What you should do: Reproduce nothing but the lines from the one containing "you to be cautious" to the end of the records below, each exactly as written.

= = = =

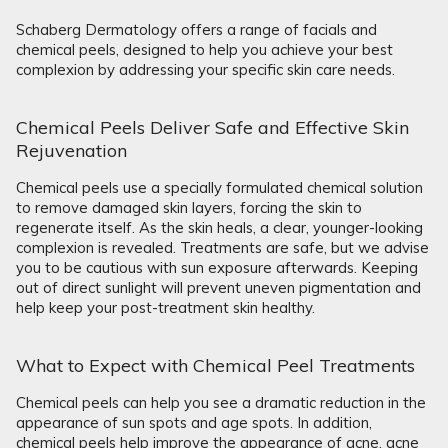
Schaberg Dermatology offers a range of facials and
chemical peels, designed to help you achieve your best
complexion by addressing your specific skin care needs.
Chemical Peels Deliver Safe and Effective Skin
Rejuvenation
Chemical peels use a specially formulated chemical solution
to remove damaged skin layers, forcing the skin to
regenerate itself. As the skin heals, a clear, younger-looking
complexion is revealed. Treatments are safe, but we advise
you to be cautious with sun exposure afterwards. Keeping
out of direct sunlight will prevent uneven pigmentation and
help keep your post-treatment skin healthy.
What to Expect with Chemical Peel Treatments
Chemical peels can help you see a dramatic reduction in the
appearance of sun spots and age spots. In addition,
chemical peels help improve the appearance of acne, acne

= = = =

Answer to this exercise:
you to be cautious with sun exposure afterwards. Keeping
out of direct sunlight will prevent uneven pigmentation and
help keep your post-treatment skin healthy.
What to Expect with Chemical Peel Treatments
Chemical peels can help you see a dramatic reduction in the
appearance of sun spots and age spots. In addition,
chemical peels help improve the appearance of acne, acne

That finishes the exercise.